What is required >>
Please transcribe exactly the lines from the first line of the records below through the line containing "26250 Coins", including both, and omit all pictures.

----

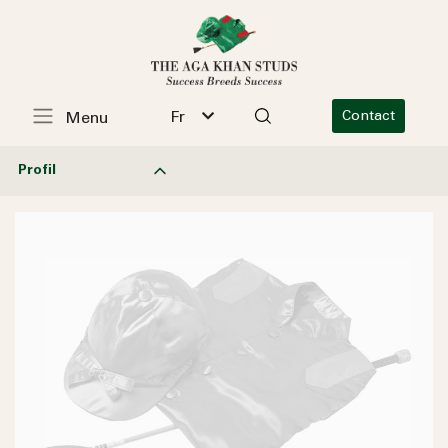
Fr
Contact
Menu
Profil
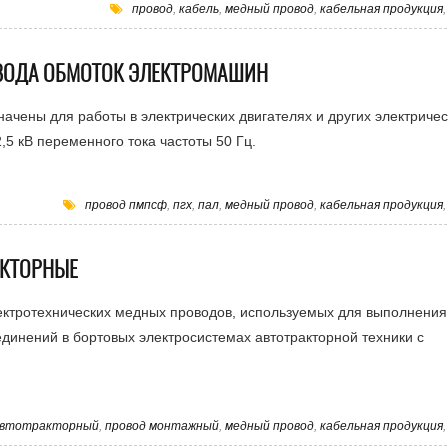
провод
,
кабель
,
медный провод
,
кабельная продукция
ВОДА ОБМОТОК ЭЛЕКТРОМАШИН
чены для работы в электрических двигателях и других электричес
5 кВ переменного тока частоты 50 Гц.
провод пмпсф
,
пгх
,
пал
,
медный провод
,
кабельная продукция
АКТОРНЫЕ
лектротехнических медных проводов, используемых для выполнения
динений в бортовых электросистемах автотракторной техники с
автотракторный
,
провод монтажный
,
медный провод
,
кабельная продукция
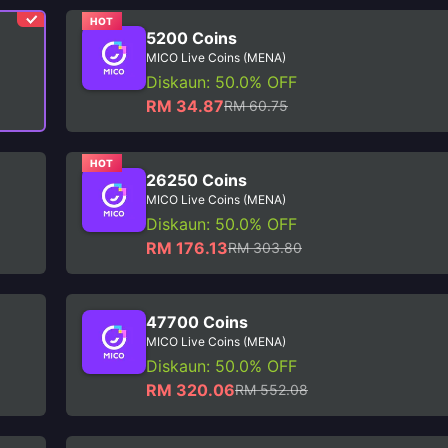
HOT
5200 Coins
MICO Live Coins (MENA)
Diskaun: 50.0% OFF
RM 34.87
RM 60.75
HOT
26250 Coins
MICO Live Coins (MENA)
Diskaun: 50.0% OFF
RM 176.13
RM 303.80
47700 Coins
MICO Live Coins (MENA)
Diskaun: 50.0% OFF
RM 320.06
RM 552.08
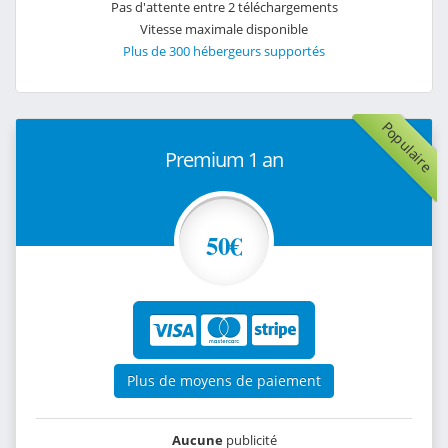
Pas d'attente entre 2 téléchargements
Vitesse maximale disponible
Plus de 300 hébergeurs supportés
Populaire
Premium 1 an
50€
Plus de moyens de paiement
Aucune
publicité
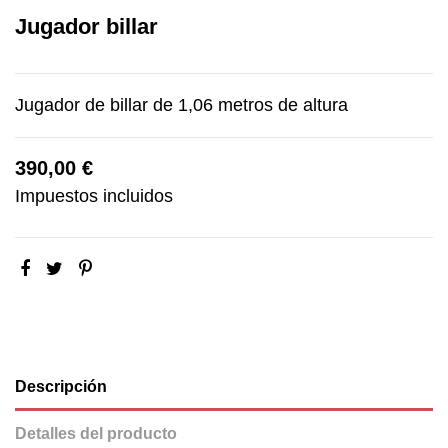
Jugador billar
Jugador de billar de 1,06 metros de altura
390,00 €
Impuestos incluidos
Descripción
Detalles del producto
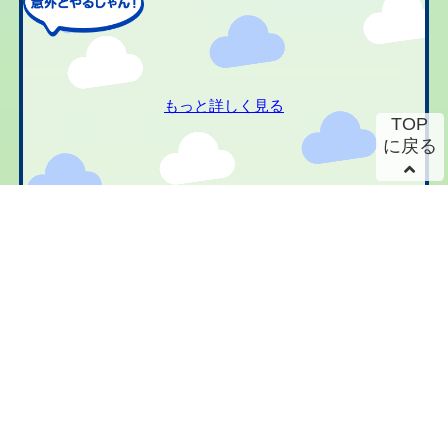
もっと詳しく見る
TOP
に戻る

----

Written reply >>
Fr
Contact
Menu
Profil
провод
,
кабель
,
медный провод
,
кабельная продукция
ВОДА ОБМОТОК ЭЛЕКТРОМАШИН
чены для работы в электрических двигателях и других электричес
5 кВ переменного тока частоты 50 Гц.
провод пмпсф
,
пгх
,
пал
,
медный провод
,
кабельная продукция
АКТОРНЫЕ
лектротехнических медных проводов, используемых для выполнения
динений в бортовых электросистемах автотракторной техники с
автотракторный
,
провод монтажный
,
медный провод
,
кабельная продукция
HOT
5200 Coins
MICO Live Coins (MENA)
Diskaun: 50.0% OFF
RM 34.87
RM 60.75
HOT
26250 Coins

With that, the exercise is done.